Machine Learning (ML) specialists are already calling for MLOps to propagate the spread of Artificial Intelligence functions into every user’s app. Technologists working on ‘chatbot’ technologies want to see ChatOps happen so that chat tools appear as a part of every app on every desktop and device. CloudOps champions the use of an increasingly abstracted and virtualized IT functions that run on cloud services — and so on and so on.

Productizing automated processes

What all these Ops extensions have in common is a desire to build a method for ‘productizing’ one core function of a business. Once a function is productized it can be encapsulated and automated into a process-driven framework that the enterprise itself can run on. Well, that’s the theory on paper at least. In reality, business is often a lot less easily compartmentalized, but digital transformation is getting us there.

“The deeper truth here perhaps lies in the fact that DevOps should always have been about the whole business because in reality DevOps doesn’t start with Dev and doesn’t end with Ops,” said Andi Mann, chief technology advocate at data analytics company Splunk, Inc.

Mann points to the reality of the situation saying that it’s not just a world of Dev and Ops in IT i.e. it also functions including program management, quality assurance, user acceptance testing and more. Equally, outside of IT, Mann says that there are critical business teams like training, marketing, documentation, sales, pricing, accounting, customer service and more.
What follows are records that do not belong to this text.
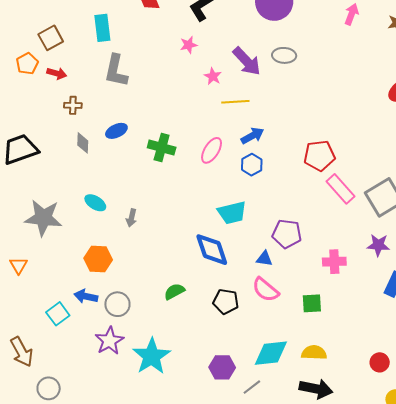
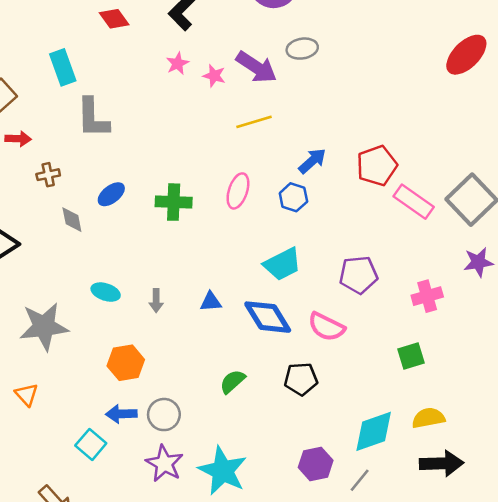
pink star: (213, 76) -> (214, 76), moved
blue arrow: (252, 136) -> (312, 161), moved
blue triangle: (264, 259) -> (211, 302), moved
pink semicircle: (266, 290) -> (326, 327), moved

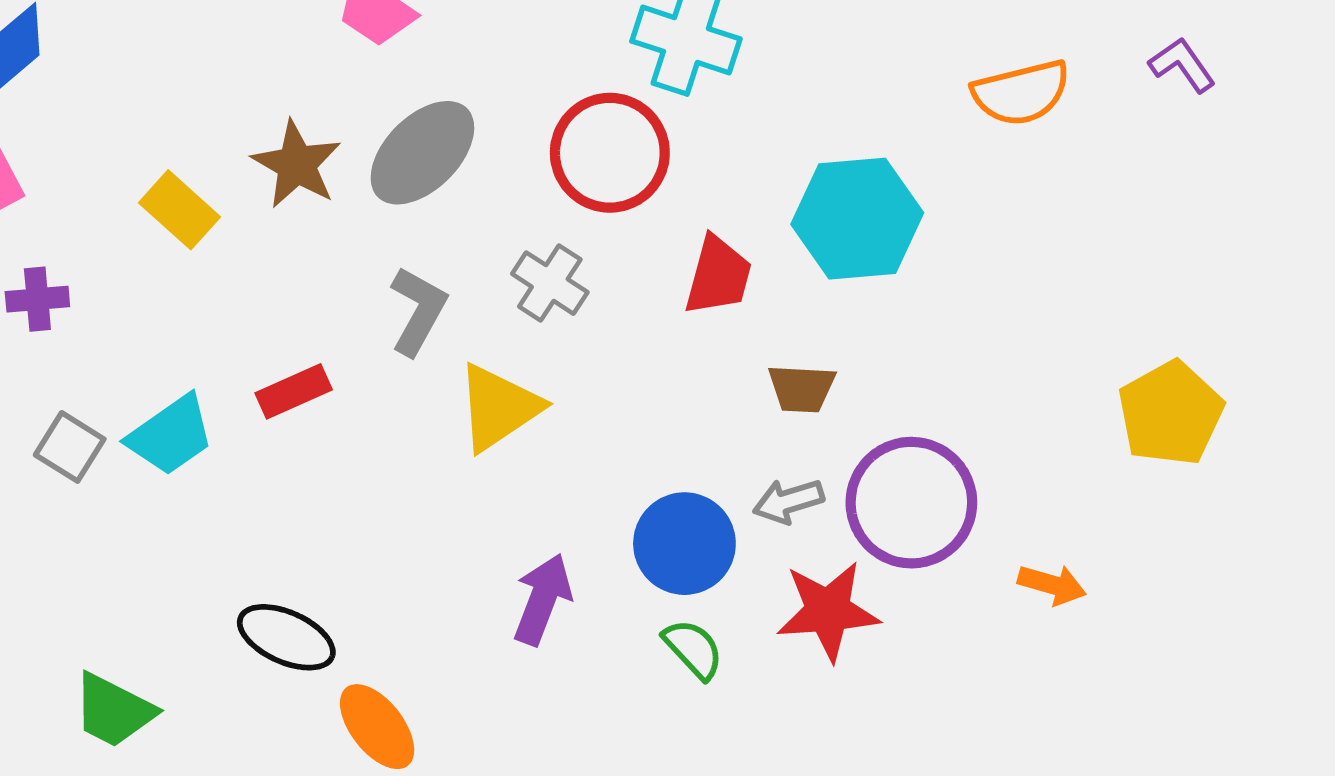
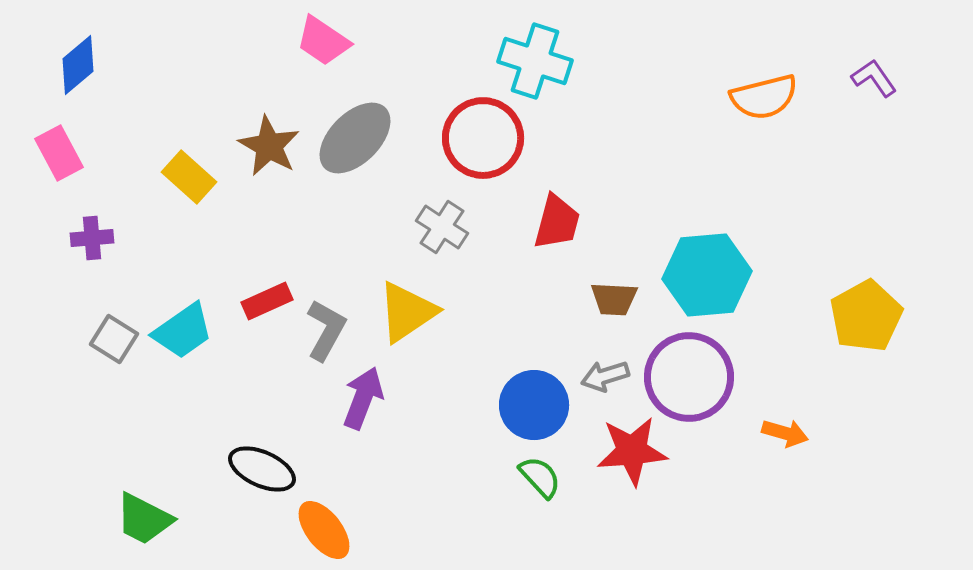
cyan hexagon: (857, 219) -> (707, 275), moved
gray L-shape: (418, 311) -> (326, 330), moved
purple arrow: (542, 599) -> (363, 398), moved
All these functions either drive demand for new software capabilities, take those new capabilities to market, or both.

Just not cricket, or DevOps-ish

“With so many stakeholders in software application delivery, ‘DevOps’ is really a huge misnomer. It is largely unfortunate that the name stuck because now many people don’t look for collaboration and alignment very far beyond Dev and Ops. If all you do is streamline Dev and Ops, you are just moving the bottleneck and creating pain for other teams – which, in itself is not very DevOps-ish, really,” said Splunk’s Mann.
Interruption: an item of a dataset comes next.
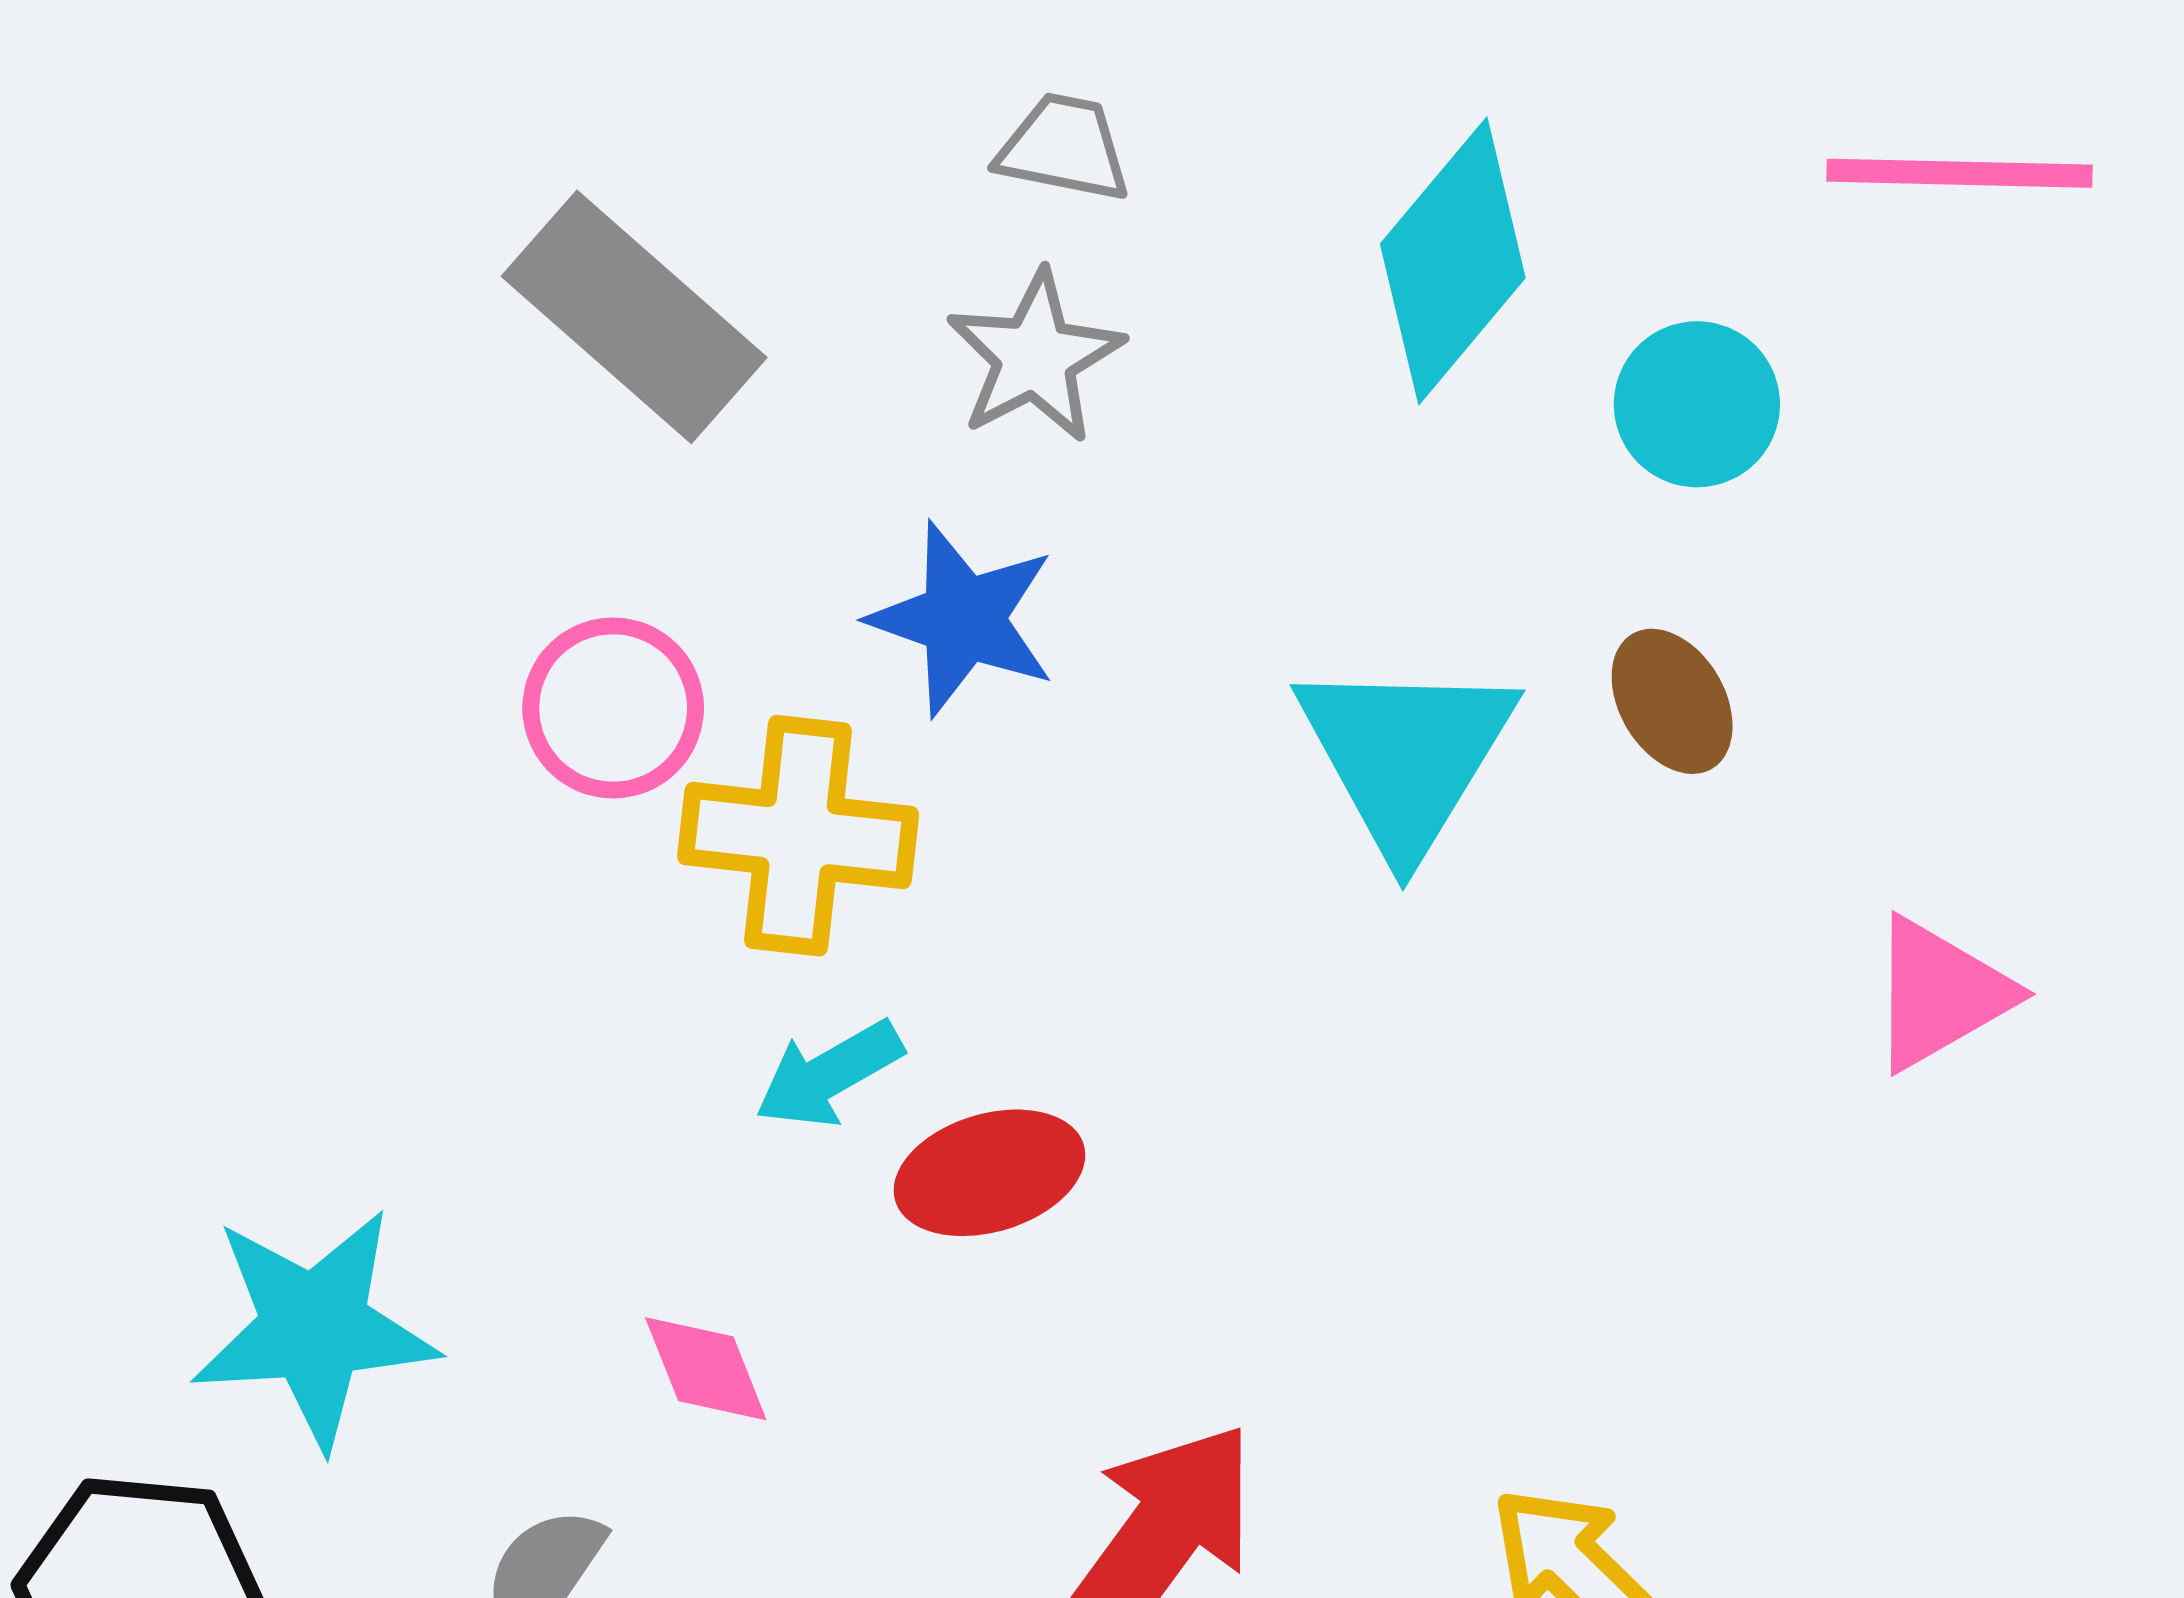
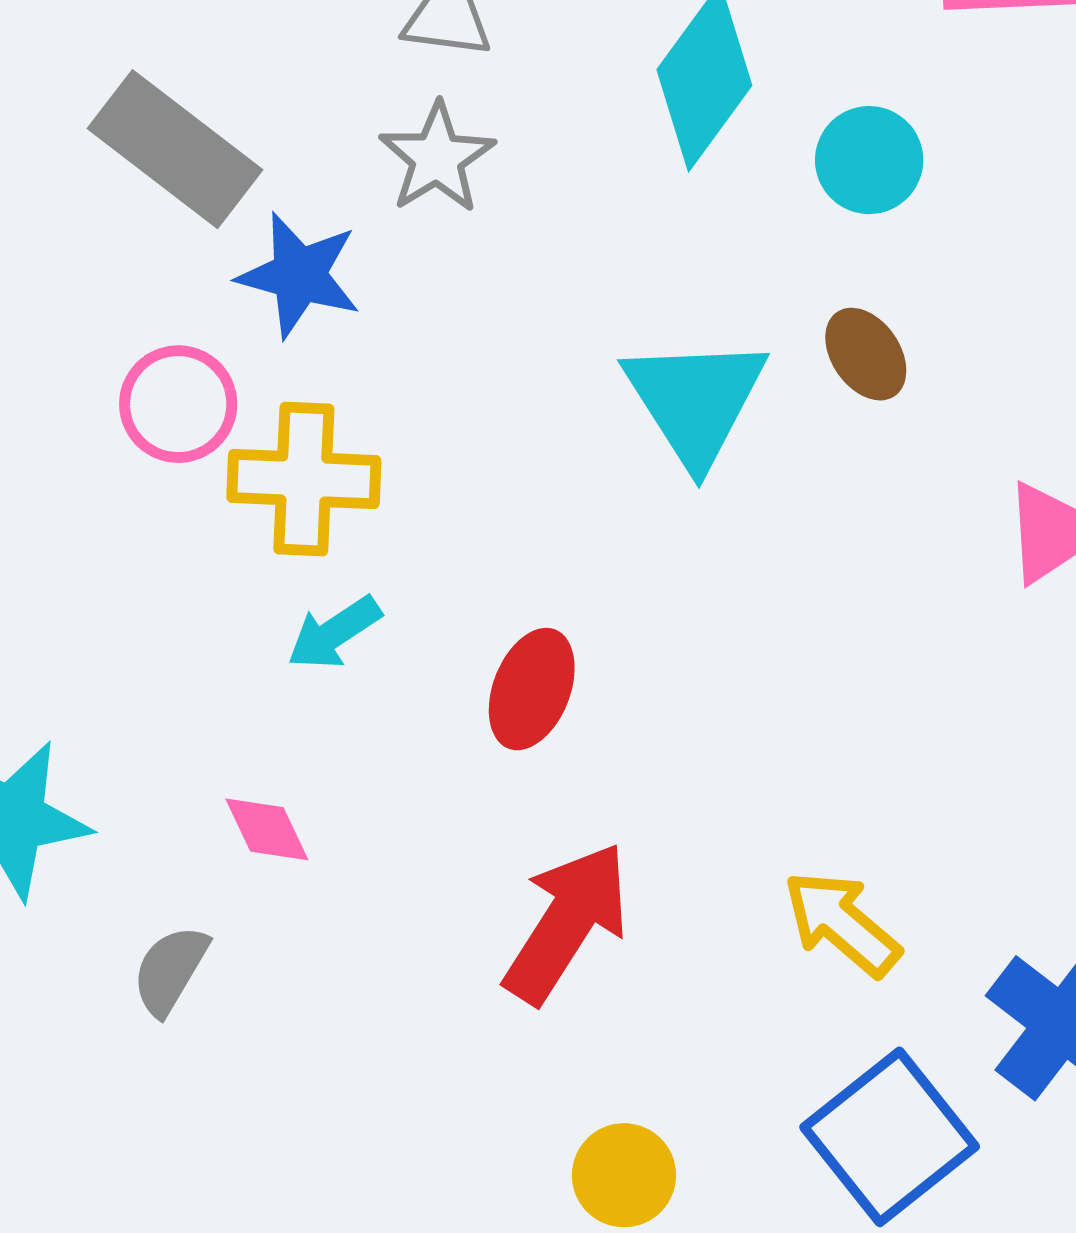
blue star: (963, 619) -> (299, 275), moved
red ellipse: (989, 1173) -> (532, 689), moved, turned -48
Head of marketing at UK and Europe headquartered Montreal Associates is Faye Lewis. Agreeing that ‘just’ Dev and Ops was always too narrow a vision to build even digital businesses foundations on, Lewis is an advocate of SalOps (sales and operations) and an Ops injection for finance in the shape of FinOps.
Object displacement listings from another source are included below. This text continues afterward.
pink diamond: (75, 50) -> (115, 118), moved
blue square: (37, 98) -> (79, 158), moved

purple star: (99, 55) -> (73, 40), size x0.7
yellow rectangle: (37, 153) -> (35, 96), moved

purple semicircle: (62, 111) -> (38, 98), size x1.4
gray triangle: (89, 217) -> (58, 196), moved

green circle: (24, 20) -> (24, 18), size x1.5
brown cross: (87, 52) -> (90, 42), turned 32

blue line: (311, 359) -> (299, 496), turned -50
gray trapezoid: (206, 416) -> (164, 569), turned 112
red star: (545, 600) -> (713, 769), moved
“Sales, however, is still very much a role where people are reactive rather than driven by long-term strategy – that’s why we’ve not seen the rise of SalOps in a real way. In sales departments, you have an emphasis on building long-term relationships with clients, but because these clients have problems to be solved on a day-to-day basis, the strategies needed to be successful in sales are very much day-to-day as opposed to long-term,” said Lewis.

Lewis argues that the problem often comes down to mindset. Sales, in particular, is a place where people who may have been doing the same job for ten years, without the real impact of technological change disrupting the way they work. She asserts that convincing essentially non-digital workers that change is innately better than the status quo is the challenge.

If this is all too many -Ops for you to stomach, take some solace in the suggestion that the future is a place where we enjoy NoOps. According to TechTarget, NoOps (no operations) is the concept that an IT environment can become so automated and abstracted from the underlying infrastructure that there is no need for a dedicated team to manage software in-house.

The future is a place with a more tightly embedded Ops operational function in everything we do and touch. How we engineer that process might just be what all this digital transformation is actually all about.